Leveraging Professional Radiologists' Expertise to Enhance LLMs' Evaluation for Radiology Reports

Qingqing Zhu,Xiuying Chen,Qiao Jin,Benjamin Hou,Tejas Sudharshan Mathai,Pritam Mukherjee,Xin Gao,Ronald M Summers,Zhiyong Lu
2024-02-17
Abstract:In radiology, Artificial Intelligence (AI) has significantly advanced report generation, but automatic evaluation of these AI-produced reports remains challenging. Current metrics, such as Conventional Natural Language Generation (NLG) and Clinical Efficacy (CE), often fall short in capturing the semantic intricacies of clinical contexts or overemphasize clinical details, undermining report clarity. To overcome these issues, our proposed method synergizes the expertise of professional radiologists with Large Language Models (LLMs), like GPT-3.5 and GPT-4 1. Utilizing In-Context Instruction Learning (ICIL) and Chain of Thought (CoT) reasoning, our approach aligns LLM evaluations with radiologist standards, enabling detailed comparisons between human and AI generated reports. This is further enhanced by a Regression model that aggregates sentence evaluation scores. Experimental results show that our "Detailed GPT-4 (5-shot)" model achieves a 0.48 score, outperforming the METEOR metric by 0.19, while our "Regressed GPT-4" model shows even greater alignment with expert evaluations, exceeding the best existing metric by a 0.35 margin. Moreover, the robustness of our explanations has been validated through a thorough iterative strategy. We plan to publicly release annotations from radiology experts, setting a new standard for accuracy in future assessments. This underscores the potential of our approach in enhancing the quality assessment of AI-driven medical reports.
Computation and Language,Artificial Intelligence
What problem does this paper attempt to address?
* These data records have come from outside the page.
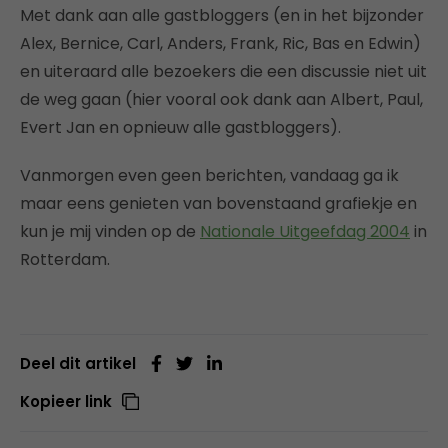
Met dank aan alle gastbloggers (en in het bijzonder
Alex, Bernice, Carl, Anders, Frank, Ric, Bas en Edwin)
en uiteraard alle bezoekers die een discussie niet uit
de weg gaan (hier vooral ook dank aan Albert, Paul,
Evert Jan en opnieuw alle gastbloggers).
Vanmorgen even geen berichten, vandaag ga ik
maar eens genieten van bovenstaand grafiekje en
kun je mij vinden op de
Nationale Uitgeefdag 2004
in
Rotterdam.
Deel dit artikel
Kopieer link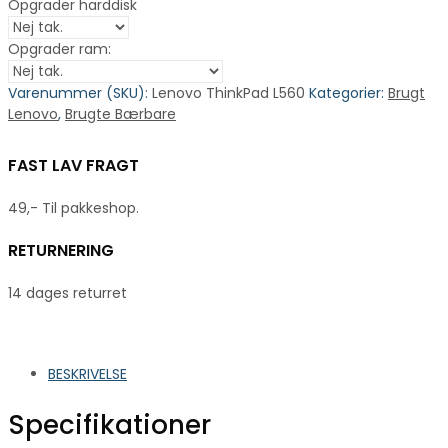
Opgrader harddisk
Opgrader ram:
Varenummer (SKU):
Lenovo ThinkPad L560
Kategorier:
Brugt
Lenovo
,
Brugte Bærbare
FAST LAV FRAGT
49,- Til pakkeshop.
RETURNERING
14 dages returret
BESKRIVELSE
Specifikationer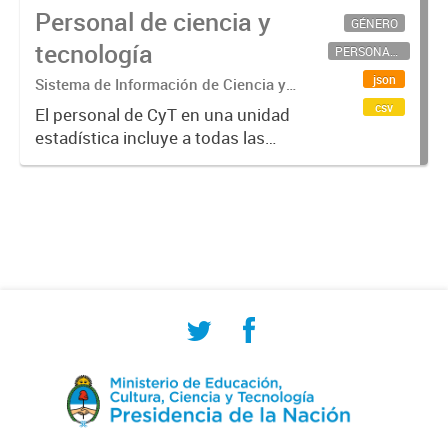
Personal de ciencia y
GÉNERO
tecnología
PERSONAL CIENTÍFICO-TECNOLÓGICO
json
Sistema de Información de Ciencia y
Tecnología Argentino (SICYTAR)
csv
El personal de CyT en una unidad
estadística incluye a todas las
personas involucradas
directamente en I+D así como a
aquellas que brindan servicios
directos para las actividades de I +
D (como...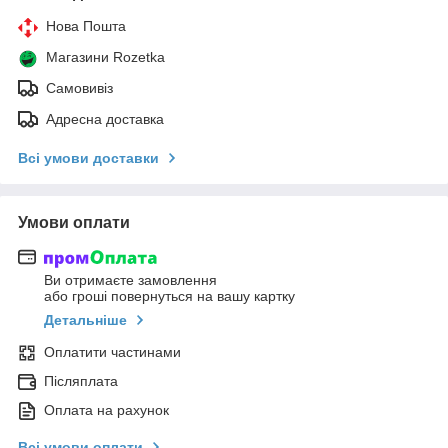
Нова Пошта
Магазини Rozetka
Самовивіз
Адресна доставка
Всі умови доставки
Умови оплати
Ви отримаєте замовлення
або гроші повернуться на вашу картку
Детальніше
Оплатити частинами
Післяплата
Оплата на рахунок
Всі умови оплати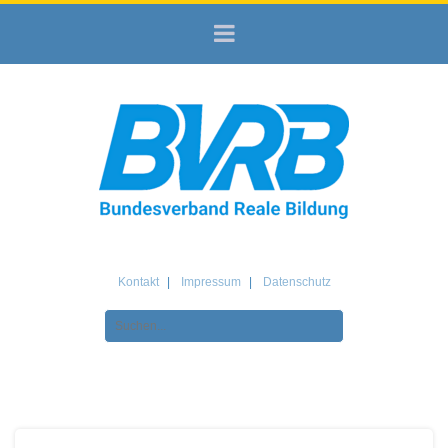
Kontakt
Impressum
Datenschutz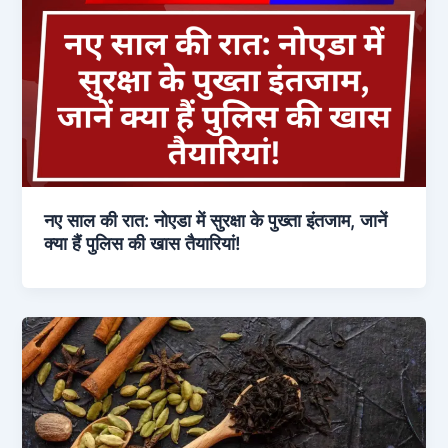
नए साल की रात: नोएडा में सुरक्षा के पुख्ता इंतजाम, जानें
क्या हैं पुलिस की खास तैयारियां!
The paper attempts to address the issue that existing automatic evaluation metrics in radiology report generation (such as conventional natural language generation (NLG) and clinical efficacy (CE) metrics) are insufficient in capturing the semantic complexity of clinical context or overly emphasize clinical details, thereby affecting the clarity of the reports. To overcome these issues, the paper proposes a method that combines the expertise of professional radiologists with large language models (LLMs) to improve the quality of evaluations for AI-generated radiology reports. Specifically, the main contributions of the paper include: 1. **Introducing a new evaluation method**: Combining radiologists' expertise, in-context instruction learning (ICIL), and chain-of-thought (CoT) reasoning, utilizing large language models such as GPT-3.5 and GPT-4 to improve the evaluation of radiology reports. 2. **Benchmarking and performance comparison**: Experimentally validating that this method performs better than existing metrics in evaluating AI-generated radiology reports, particularly its "detailed GPT-4 (5-shot)" model, which significantly outperforms other methods on certain metrics. 3. **Public release of expert annotations**: Planning to publicly release radiologists' annotation data to set new standards for future evaluations. 4. **Interpretability and explainability**: Providing not only comprehensive and accurate evaluations but also detailed explanations, enhancing the transparency and practicality of the evaluations. Through these contributions, the paper aims to improve the quality assessment of AI-generated medical reports, ensuring the accuracy and reliability of these reports in clinical applications.